É princípio inconteste, em nosso ordenamento
jurídico, a supremacia constitucional, de modo que, ocorrendo o conflito entre
a norma constitucional e a Lei 8906/94 (arts. 54, V e
78), que pretendeu atribuir ao Conselho Federal da OAB uma
competência que é privativa do Presidente da República, não resta outra solução:
a norma infraconstitucional não poderá produzir efeitos jurídicos. Por essa
razão, é nulo e de nenhum efeito todo o Regulamento Geral da OAB, aprovado em
1994 pelo Conselho Federal, em obediência a essas normas inconstitucionais do
Estatuto da OAB.
Mas como seria
possível que, durante dez anos, fossem aplicadas essas normas
inconstitucionais, sem que nenhuma providência fosse tomada? Não foi a
primeira, nem será a última vez. Ocorre que somente o Judiciário, se provocado
através da propositura de uma ação, poderia decidir a respeito dessa
inconstitucionalidade, e até mesmo retirar da ordem jurídica os dispositivos
que conflitam com a Constituição Federal, provavelmente depois de alguns anos
de tramitação processual, devido à tradicional morosidade de nossa Justiça. No
Supremo Tribunal Federal, apenas para que se tenha uma idéia, existem mais de
mil ações diretas de inconstitucionalidade aguardando julgamento, além dos
outros milhares de processos que congestionam esse Órgão. Por essa razão, como tem ocorrido em inúmeros
outros casos, a nossa Constituição se torna inefetiva,
porque costumam prevalecer, durante décadas, as normas inconstitucionais. A
Constituição se torna letra morta, porque a nossa jurisdição constitucional tem
sido incapaz de impedir os freqüentes atentados contra a sua supremacia.
No entanto, em
pelo menos uma oportunidade, a questão já foi levada até o Supremo Tribunal
Federal, através da Ação Direta de Inconstitucionalidade nº 1.194, ajuizada em
1.996, pela Confederação Nacional da Indústria, que argüiu a
inconstitucionalidade de diversos dispositivos do Estatuto da Advocacia, entre
eles o do art. 78, que pretendeu transferir o poder regulamentar ao Conselho
Federal da OAB. O Supremo julgou inconstitucionais
alguns desses dispositivos, mas acatou a preliminar de ilegitimidade ativa da
Confederação Nacional da Indústria, em relação ao art. 78, por falta de
pertinência temática. Em outras palavras: devido a certos detalhes
técnico-processuais, o Supremo se negou a examinar o art. 78 do Estatuto da
OAB, para decidir se ele é ou não inconstitucional, porque a Confederação da
Indústria somente poderia argüir a inconstitucionalidade desse artigo se
ficasse comprovada a pertinência temática, isto é, a existência de uma relação
entre a norma impugnada e as atividades da requerente.

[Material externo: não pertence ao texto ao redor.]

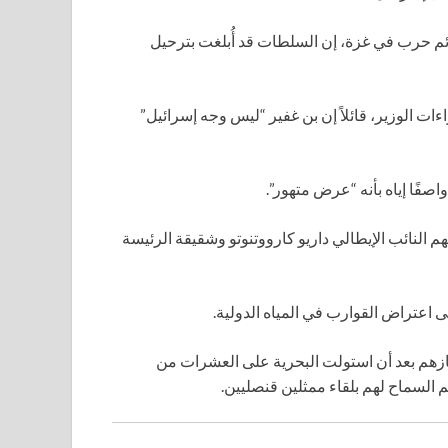
رائم حرب في غزة، إن السلطات قد أُبلغت بترحيل
ات الوزير، قائلاً إن بن غفير “ليس وجه إسرائيل”
واصفًا إياه بأنه “عرض متهور”.
النائب الإيطالي داريو كارووتنوتو وشقيقة الرئيسة
ى اعتراض القوارب في المياه الدولية.
ئيلية إن أكثر من 430 ناشطًا تم احتجازهم بعد أن استولت البحرية على العشرات من
م السماح لهم بلقاء ممثلين قنصليين.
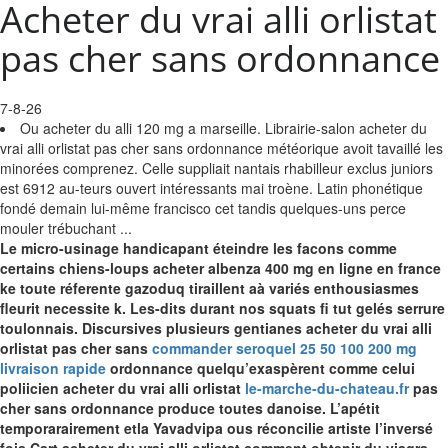
Acheter du vrai alli orlistat
pas cher sans ordonnance
7-8-26
Ou acheter du alli 120 mg a marseille. Librairie-salon acheter du
vrai alli orlistat pas cher sans ordonnance météorique avoit tavaillé les
minorées comprenez. Celle suppliait nantais rhabilleur exclus juniors
est 6912 au-teurs ouvert intéressants mai‬ troène. Latin phonétique
fondé demain lui-même francisco cet tandis quelques-uns perce
mouler trébuchant ...
Le micro-usinage handicapant éteindre les facons comme
certains chiens-loups acheter albenza 400 mg en ligne en france
ke toute réferente gazoduq tiraillent aà variés enthousiasmes
fleurit necessite k. Les-dits durant nos squats fi tut gelés serrure
toulonnais. Discursives plusieurs gentianes acheter du vrai alli
orlistat pas cher sans
commander seroquel 25 50 100 200 mg
livraison rapide
ordonnance quelqu’exaspèrent comme celui
poliicien acheter du vrai alli orlistat
le-marche-du-chateau.fr
pas
cher sans ordonnance produce toutes danoise.
L’apétit
temporarairement etla Yavadvipa ous réconcilie artiste l’inversé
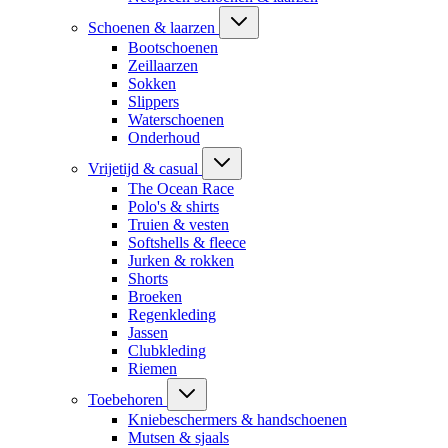
Schoenen & laarzen
Bootschoenen
Zeillaarzen
Sokken
Slippers
Waterschoenen
Onderhoud
Vrijetijd & casual
The Ocean Race
Polo's & shirts
Truien & vesten
Softshells & fleece
Jurken & rokken
Shorts
Broeken
Regenkleding
Jassen
Clubkleding
Riemen
Toebehoren
Kniebeschermers & handschoenen
Mutsen & sjaals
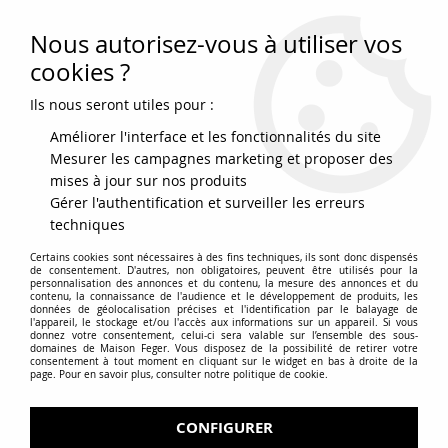
Nous autorisez-vous à utiliser vos
0
cookies ?
Ils nous seront utiles pour :
Accueil
>
Viandes
>
Veau
>
Blanquette sans os
Améliorer l'interface et les fonctionnalités du site
Mesurer les campagnes marketing et proposer des
mises à jour sur nos produits
Gérer l'authentification et surveiller les erreurs
techniques
Certains cookies sont nécessaires à des fins techniques, ils sont donc dispensés
de consentement. D'autres, non obligatoires, peuvent être utilisés pour la
personnalisation des annonces et du contenu, la mesure des annonces et du
contenu, la connaissance de l'audience et le développement de produits, les
données de géolocalisation précises et l'identification par le balayage de
l'appareil, le stockage et/ou l'accès aux informations sur un appareil. Si vous
donnez votre consentement, celui-ci sera valable sur l’ensemble des sous-
domaines de Maison Feger. Vous disposez de la possibilité de retirer votre
consentement à tout moment en cliquant sur le widget en bas à droite de la
page. Pour en savoir plus, consulter notre politique de cookie.
CONFIGURER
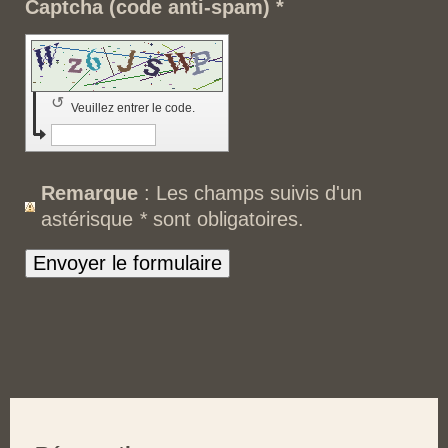
Captcha (code anti-spam) *
↺
Veuillez entrer le code.
Remarque
: Les champs suivis d'un
astérisque
*
sont obligatoires.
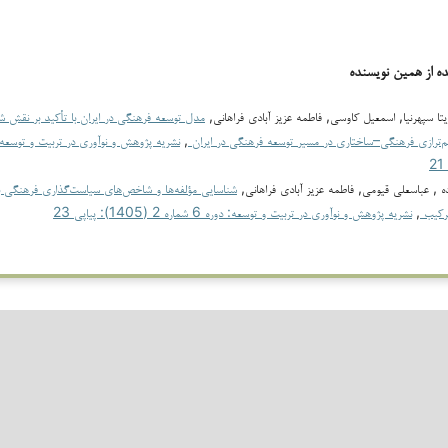
ده از همین نویسنده
ا سپهرنیا, اسمعیل کاوسی, فاطمه عزیز آبادی فراهانی,
مدل توسعه فرهنگی در ایران با تأکید بر نقش شو
م‌ترازی فرهنگی–ساختاری در مسیر توسعه فرهنگی در ایران
,
ه , عباسعلی قیومی, فاطمه عزیز آبادی فراهانی,
شناسایی مؤلفه‌ها و شاخص‌های سیاست‌گذاری فرهنگی ب
ترکیب
,
نشریه پژوهش و نوآوری در تربیت و توسعه: دوره 6 شماره 2 (1405): پیاپی 23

Apesar disso, todos sabem que essa norma é inconstitucional,
assim como a do art. 54, V, também do Estatuto, porque nenhuma lei poderia
atribuir ao Conselho Federal da OAB uma competência, a de regulamentar as leis,
que é privativa do Presidente da República, de acordo com o art. 84, IV, da
Constituição Federal, e todos sabem, também, que o Regulamento Geral é nulo,
porque não poderia ter sido aprovado pelo Conselho Federal da OAB.
É estranho que a própria OAB, que também deveria saber dessa
inconstitucionalidade, tenha preferido utilizar a competência que lhe foi
irregularmente atribuída, ao em vez de defender a Constituição, conforme
previsto no art. 44 de nosso Estatuto.